» **Requirement**: Restate the data below word for word, leaving nothing out.

» **Data for processing**:
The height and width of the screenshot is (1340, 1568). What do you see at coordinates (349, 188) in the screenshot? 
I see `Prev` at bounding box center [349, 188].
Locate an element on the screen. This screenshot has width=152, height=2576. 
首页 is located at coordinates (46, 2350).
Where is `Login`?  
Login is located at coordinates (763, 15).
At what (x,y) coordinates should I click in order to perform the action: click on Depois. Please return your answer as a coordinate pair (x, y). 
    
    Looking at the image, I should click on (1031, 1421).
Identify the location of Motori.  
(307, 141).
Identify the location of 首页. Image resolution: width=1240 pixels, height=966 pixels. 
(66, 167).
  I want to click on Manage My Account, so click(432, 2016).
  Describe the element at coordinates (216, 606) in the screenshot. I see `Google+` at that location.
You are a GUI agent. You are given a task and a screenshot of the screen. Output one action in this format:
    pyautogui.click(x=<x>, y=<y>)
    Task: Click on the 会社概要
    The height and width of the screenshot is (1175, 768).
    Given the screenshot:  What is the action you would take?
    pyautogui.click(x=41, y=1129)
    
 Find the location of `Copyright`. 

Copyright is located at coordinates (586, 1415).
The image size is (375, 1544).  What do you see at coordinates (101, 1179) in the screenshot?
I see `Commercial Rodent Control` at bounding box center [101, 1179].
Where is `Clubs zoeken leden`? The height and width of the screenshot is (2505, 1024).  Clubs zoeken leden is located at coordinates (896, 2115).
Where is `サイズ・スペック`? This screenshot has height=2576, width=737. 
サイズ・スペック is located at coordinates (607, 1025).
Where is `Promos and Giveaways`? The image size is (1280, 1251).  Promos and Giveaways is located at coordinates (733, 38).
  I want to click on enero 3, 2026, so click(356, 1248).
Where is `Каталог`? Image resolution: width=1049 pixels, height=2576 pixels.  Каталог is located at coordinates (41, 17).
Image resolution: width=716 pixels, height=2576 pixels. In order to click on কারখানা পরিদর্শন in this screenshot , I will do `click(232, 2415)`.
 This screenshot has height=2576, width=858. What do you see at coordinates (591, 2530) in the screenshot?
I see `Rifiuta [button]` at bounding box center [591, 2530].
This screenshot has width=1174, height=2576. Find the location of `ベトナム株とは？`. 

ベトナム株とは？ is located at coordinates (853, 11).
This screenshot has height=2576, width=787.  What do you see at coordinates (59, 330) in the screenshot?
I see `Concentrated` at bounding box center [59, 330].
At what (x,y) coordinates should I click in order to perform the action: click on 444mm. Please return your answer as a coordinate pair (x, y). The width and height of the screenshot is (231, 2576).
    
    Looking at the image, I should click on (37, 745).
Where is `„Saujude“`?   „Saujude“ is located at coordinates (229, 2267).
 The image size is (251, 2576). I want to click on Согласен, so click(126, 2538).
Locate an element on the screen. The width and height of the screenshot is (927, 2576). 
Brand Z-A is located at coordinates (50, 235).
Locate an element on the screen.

» **Expected answer**:
The height and width of the screenshot is (1340, 1568). What do you see at coordinates (349, 188) in the screenshot? 
I see `Prev` at bounding box center [349, 188].
Locate an element on the screen. This screenshot has width=152, height=2576. 
首页 is located at coordinates (46, 2350).
Where is `Login`?  
Login is located at coordinates (763, 15).
At what (x,y) coordinates should I click in order to perform the action: click on Depois. Please return your answer as a coordinate pair (x, y). 
    
    Looking at the image, I should click on (1031, 1421).
Identify the location of Motori.  
(307, 141).
Identify the location of 首页. Image resolution: width=1240 pixels, height=966 pixels. 
(66, 167).
  I want to click on Manage My Account, so click(432, 2016).
  Describe the element at coordinates (216, 606) in the screenshot. I see `Google+` at that location.
You are a GUI agent. You are given a task and a screenshot of the screen. Output one action in this format:
    pyautogui.click(x=<x>, y=<y>)
    Task: Click on the 会社概要
    The height and width of the screenshot is (1175, 768).
    Given the screenshot:  What is the action you would take?
    pyautogui.click(x=41, y=1129)
    
 Find the location of `Copyright`. 

Copyright is located at coordinates (586, 1415).
The image size is (375, 1544).  What do you see at coordinates (101, 1179) in the screenshot?
I see `Commercial Rodent Control` at bounding box center [101, 1179].
Where is `Clubs zoeken leden`? The height and width of the screenshot is (2505, 1024).  Clubs zoeken leden is located at coordinates (896, 2115).
Where is `サイズ・スペック`? This screenshot has height=2576, width=737. 
サイズ・スペック is located at coordinates (607, 1025).
Where is `Promos and Giveaways`? The image size is (1280, 1251).  Promos and Giveaways is located at coordinates (733, 38).
  I want to click on enero 3, 2026, so click(356, 1248).
Where is `Каталог`? Image resolution: width=1049 pixels, height=2576 pixels.  Каталог is located at coordinates (41, 17).
Image resolution: width=716 pixels, height=2576 pixels. In order to click on কারখানা পরিদর্শন in this screenshot , I will do `click(232, 2415)`.
 This screenshot has height=2576, width=858. What do you see at coordinates (591, 2530) in the screenshot?
I see `Rifiuta [button]` at bounding box center [591, 2530].
This screenshot has width=1174, height=2576. Find the location of `ベトナム株とは？`. 

ベトナム株とは？ is located at coordinates (853, 11).
This screenshot has height=2576, width=787.  What do you see at coordinates (59, 330) in the screenshot?
I see `Concentrated` at bounding box center [59, 330].
At what (x,y) coordinates should I click in order to perform the action: click on 444mm. Please return your answer as a coordinate pair (x, y). The width and height of the screenshot is (231, 2576).
    
    Looking at the image, I should click on (37, 745).
Where is `„Saujude“`?   „Saujude“ is located at coordinates (229, 2267).
 The image size is (251, 2576). I want to click on Согласен, so click(126, 2538).
Locate an element on the screen. The width and height of the screenshot is (927, 2576). 
Brand Z-A is located at coordinates (50, 235).
Locate an element on the screen.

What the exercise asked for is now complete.